February 6, 2007


And the man behind the brand is...
Adolph Coors

Adolph Coors, born in 1847 to poor working parents, was charting his future as an apprentice brewer when the Prussian War tore apart his homeland. Rather than serve King William I he stowed away on a ship bound for America in 1868. Caught in mid-journey Coors was permitted to work off the cost of the journey in Baltimore. He labored as a brick layer, stone-cutter and fireman for a year before making his way west to Naperville, Illinois, hiring on as a brewery foreman for the Stenger Brewery.

He saved his money and worked his way to Denver on the railroad in April of 1872. While surveying the economic climate he toiled through the summer as a gardener and then purchased a partnership in the bottling company of John Straderman. By the end of 1872 he was the sole owner bottling beer, ale, porter, cider and seltzer water.

Still, his dreams were in brewing a quality beer.

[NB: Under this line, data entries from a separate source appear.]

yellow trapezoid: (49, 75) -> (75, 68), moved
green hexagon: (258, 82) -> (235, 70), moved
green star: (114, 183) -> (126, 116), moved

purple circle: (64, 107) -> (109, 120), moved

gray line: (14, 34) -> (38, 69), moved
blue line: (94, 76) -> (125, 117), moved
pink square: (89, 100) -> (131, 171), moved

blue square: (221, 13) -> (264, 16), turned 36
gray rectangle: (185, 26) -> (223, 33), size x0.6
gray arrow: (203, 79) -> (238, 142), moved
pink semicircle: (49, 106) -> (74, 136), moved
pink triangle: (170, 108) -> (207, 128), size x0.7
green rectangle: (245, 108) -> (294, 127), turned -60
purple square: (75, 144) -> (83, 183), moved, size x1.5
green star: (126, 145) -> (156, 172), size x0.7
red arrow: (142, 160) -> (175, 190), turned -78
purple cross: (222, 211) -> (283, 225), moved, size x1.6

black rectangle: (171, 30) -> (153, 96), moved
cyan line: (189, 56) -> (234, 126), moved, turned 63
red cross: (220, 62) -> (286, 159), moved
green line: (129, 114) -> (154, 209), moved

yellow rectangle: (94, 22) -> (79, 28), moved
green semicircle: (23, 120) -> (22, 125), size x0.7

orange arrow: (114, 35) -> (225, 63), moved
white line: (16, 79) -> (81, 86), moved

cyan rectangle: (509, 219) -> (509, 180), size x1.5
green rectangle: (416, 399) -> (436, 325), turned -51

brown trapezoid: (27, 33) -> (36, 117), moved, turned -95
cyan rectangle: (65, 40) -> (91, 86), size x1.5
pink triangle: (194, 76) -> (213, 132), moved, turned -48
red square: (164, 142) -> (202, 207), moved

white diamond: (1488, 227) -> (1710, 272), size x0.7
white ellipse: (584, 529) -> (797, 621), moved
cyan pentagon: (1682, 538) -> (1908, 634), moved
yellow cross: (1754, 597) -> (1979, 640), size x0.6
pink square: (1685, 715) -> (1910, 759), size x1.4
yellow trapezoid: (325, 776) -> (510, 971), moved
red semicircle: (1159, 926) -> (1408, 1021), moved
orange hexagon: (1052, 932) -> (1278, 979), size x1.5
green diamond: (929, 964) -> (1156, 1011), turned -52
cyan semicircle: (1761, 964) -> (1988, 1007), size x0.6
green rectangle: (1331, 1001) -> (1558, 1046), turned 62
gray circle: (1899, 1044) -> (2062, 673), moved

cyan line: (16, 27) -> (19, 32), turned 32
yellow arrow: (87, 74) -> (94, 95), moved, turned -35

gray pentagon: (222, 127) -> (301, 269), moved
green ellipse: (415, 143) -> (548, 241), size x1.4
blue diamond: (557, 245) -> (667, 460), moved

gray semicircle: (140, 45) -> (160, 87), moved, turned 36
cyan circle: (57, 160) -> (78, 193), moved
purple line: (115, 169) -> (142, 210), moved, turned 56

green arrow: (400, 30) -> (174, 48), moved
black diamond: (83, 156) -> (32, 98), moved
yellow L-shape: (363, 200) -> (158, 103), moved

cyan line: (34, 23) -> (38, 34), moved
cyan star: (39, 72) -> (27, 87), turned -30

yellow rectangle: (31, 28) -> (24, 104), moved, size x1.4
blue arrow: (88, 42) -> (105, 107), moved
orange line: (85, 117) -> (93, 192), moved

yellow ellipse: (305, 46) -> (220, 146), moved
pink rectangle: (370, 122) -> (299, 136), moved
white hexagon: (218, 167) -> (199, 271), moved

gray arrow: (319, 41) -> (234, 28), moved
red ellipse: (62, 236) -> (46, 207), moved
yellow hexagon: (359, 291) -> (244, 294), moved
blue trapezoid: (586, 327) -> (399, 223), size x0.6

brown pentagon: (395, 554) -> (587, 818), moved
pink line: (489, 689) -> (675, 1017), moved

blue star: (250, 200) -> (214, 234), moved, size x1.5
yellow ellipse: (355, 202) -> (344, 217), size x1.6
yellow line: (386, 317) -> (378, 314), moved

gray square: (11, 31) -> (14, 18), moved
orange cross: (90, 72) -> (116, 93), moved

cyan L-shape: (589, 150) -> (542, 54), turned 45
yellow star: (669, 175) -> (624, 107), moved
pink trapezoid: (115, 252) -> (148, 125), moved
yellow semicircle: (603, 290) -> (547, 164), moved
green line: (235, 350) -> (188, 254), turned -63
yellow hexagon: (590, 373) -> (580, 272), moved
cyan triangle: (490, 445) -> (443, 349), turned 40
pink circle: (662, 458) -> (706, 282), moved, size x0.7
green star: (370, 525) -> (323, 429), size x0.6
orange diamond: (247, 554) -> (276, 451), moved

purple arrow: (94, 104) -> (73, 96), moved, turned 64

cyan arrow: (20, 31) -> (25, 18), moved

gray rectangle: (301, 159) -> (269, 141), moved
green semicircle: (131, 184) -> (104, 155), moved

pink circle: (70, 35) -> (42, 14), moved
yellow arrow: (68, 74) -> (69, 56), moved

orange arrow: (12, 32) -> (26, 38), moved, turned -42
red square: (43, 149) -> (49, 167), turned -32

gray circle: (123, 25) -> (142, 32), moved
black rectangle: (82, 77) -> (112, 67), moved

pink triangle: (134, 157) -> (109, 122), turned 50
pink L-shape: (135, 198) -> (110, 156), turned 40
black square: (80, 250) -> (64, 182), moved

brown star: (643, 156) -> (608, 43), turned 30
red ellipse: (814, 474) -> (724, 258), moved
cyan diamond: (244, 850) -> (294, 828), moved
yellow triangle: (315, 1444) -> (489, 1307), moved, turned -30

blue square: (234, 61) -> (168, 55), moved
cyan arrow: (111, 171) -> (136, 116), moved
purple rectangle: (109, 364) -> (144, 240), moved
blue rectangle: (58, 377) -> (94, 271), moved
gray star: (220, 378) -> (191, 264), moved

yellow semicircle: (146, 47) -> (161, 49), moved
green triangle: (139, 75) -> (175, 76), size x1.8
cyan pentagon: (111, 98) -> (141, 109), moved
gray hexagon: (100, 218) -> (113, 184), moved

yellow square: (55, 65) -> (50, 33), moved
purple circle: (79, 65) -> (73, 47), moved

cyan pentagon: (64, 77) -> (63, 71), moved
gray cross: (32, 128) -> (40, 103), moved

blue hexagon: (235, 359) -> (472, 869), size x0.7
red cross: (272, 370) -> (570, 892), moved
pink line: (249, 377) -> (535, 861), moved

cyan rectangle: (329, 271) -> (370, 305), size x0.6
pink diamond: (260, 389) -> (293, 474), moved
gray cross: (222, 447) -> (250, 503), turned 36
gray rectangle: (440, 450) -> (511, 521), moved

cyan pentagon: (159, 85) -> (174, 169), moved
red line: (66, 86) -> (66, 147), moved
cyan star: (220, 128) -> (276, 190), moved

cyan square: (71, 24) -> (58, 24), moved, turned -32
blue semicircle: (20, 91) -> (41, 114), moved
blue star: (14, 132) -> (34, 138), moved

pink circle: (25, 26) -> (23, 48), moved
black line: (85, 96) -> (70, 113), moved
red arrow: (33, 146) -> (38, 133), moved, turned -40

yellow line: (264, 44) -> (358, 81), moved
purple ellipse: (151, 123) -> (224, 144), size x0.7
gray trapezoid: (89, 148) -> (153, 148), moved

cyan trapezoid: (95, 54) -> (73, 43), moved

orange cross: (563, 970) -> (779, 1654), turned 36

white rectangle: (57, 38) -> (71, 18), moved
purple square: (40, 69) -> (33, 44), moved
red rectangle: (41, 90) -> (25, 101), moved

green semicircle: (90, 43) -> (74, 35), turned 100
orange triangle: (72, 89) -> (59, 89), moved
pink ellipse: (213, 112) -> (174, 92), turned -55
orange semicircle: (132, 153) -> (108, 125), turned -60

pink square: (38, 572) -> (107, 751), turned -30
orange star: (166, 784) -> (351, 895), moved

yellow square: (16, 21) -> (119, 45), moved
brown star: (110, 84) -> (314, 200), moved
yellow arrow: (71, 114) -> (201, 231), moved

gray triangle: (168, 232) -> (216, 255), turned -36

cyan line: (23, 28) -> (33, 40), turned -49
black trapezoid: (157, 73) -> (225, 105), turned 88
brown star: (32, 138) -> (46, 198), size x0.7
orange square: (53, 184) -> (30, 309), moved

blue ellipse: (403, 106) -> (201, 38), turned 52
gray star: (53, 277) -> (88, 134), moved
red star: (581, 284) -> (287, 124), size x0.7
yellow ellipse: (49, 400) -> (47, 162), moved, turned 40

On Sundays, his only day off, he walked through the town of Golden, to which he was attracted by the rich Clear Creek Valley with abundant clear cool streams, formulating his brewing plans. He discovered an abandoned tannery on the banks of the river - the ideal site for his brewery with many clear springs on the property. Coors knew that water is the most basic ingredient in beer.

One of his customers, Jacob Schueler, raised $18,000 to invest in the "Golden Brewery" in 1873. In less than a year the tannery turned brewery was returning a profit. By 1880 Coors was brewing enough premium beer to buy out Schueler.

Now Coors concentrated on solidifying his business. He traveled widely, studying the competition. Coors maintained an overwhelming concern for the high quality of his beer, constantly expanding the brewery and improving the product. By 1900 the Golden Brewery had survived a national Depression, devastating flood and the growing threat of Prohibition.

Prohibition hit Colorado in 1914. Coors dumped 17,000 gallons of beer into Clear Creek. The brewing equipment turned out several food products including a near-beer called Mannah. Malted milk became a sideline business which lasted until 1955. Coors shifted much of the factory to the production of cement and high-quality porcelain products.

Adolph Coors did not live to see the end of Prohibition, dying in 1929 but the business foundation he laid allowed the Adolph Coors Company to survive. Of the 1568 breweries operating in 1910 Coors was one of only 750 to re-open in 1933.